The common flaw stems from a fundamental mismatch in the way our brains create versus consume content. Each engages a different forms of reasoning. I studied this general topic in graduate school under one of the pioneers in the field. I kept up with the literature over the years. And I observed a huge number of pitches. But it still took me years to realize what was happening (repeating the same mistake in my own pitches, of course). Once I did, I couldn’t help appreciating the ironic beauty of the situation.

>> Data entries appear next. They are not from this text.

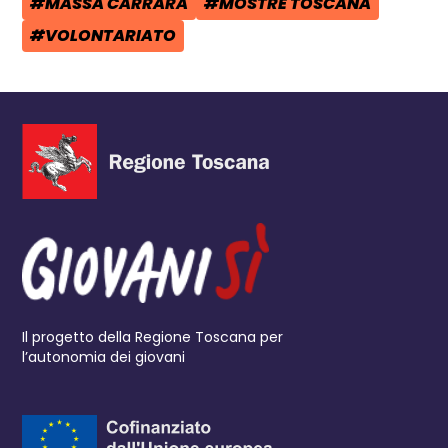
#MASSA CARRARA
#MOSTRE TOSCANA
TAG:
TAG:
#VOLONTARIATO
TAG:
Il progetto della Regione Toscana per
l’autonomia dei giovani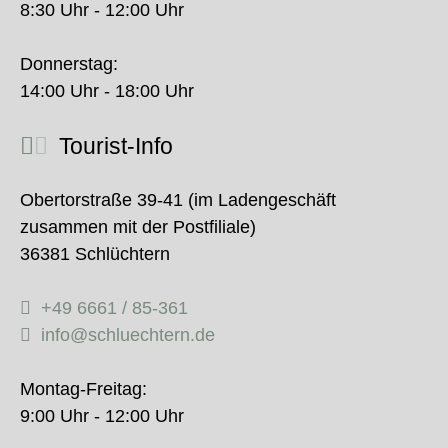
8:30 Uhr - 12:00 Uhr
Donnerstag:
14:00 Uhr - 18:00 Uhr
Tourist-Info
Obertorstraße 39-41 (im Ladengeschäft
zusammen mit der Postfiliale)
36381 Schlüchtern
+49 6661 / 85-361
info@schluechtern.de
Montag-Freitag:
9:00 Uhr - 12:00 Uhr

First, some background in cognitive psychology. Your brain has two completely different reasoning systems. System 1 is the fast, associative pattern-matching module—good for sitting in the background while you walk the plains and then rapidly determining whether a rustle in the bushes signifies mortal danger or a tasty dinner. System 2 is the slow, logical alternative-weighing module—good for deliberately figuring out whether it’s best to make camp by the river or on the hill. (If you want the full general audience explanation of System 1 and System 2, read Thinking Fast and Slow by Daniel Khaneman, who was the partner of my late professor, Amos Tversky.)

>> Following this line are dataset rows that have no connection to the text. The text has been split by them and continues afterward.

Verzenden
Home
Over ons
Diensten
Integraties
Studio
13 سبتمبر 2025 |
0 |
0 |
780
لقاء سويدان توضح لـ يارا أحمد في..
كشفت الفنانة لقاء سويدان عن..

Now, when you build a pitch deck, you have to call on System 2 to develop the content. System 2 is logical so you can’t help but try to construct a deductive proof of why someone should invest in your company. That’s why most pitches have 3-7 slides setting the stage: here’s the problem, here’s the size of the problem, here are the current solutions, here are the drawbacks of current solutions, here are the requirements for a better solution…” I refer to this pattern as “In the Beginning”.

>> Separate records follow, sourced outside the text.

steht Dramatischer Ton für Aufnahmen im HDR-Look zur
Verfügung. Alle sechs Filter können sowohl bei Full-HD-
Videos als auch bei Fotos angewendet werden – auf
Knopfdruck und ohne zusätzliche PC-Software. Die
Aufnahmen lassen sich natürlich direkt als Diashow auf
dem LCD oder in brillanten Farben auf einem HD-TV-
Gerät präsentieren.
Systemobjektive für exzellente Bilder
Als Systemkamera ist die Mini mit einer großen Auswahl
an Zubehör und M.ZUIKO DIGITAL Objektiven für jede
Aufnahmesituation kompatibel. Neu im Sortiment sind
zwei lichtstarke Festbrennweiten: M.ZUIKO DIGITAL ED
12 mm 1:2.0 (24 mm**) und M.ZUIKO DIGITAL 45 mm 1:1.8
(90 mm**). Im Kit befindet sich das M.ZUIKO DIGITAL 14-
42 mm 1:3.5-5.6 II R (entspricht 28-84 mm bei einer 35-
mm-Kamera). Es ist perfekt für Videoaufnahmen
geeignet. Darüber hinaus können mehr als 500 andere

However, when investors consume that pitch deck, either at Demo Day, in an email, or face-to-face, they call on System 1. For most people in most situations, System 1 is the default. System 2 takes much more energy and operates much more slowly, so it only gets called on when something special happens. Thus, unless your pitch quickly triggers investors’ System 1s to recognize your company as a tasty dinner, their System 2s will never wake up and no amount of logic can help you. And then when you use your System 2 to try and improve your pitch, you’ll be blind to the problem.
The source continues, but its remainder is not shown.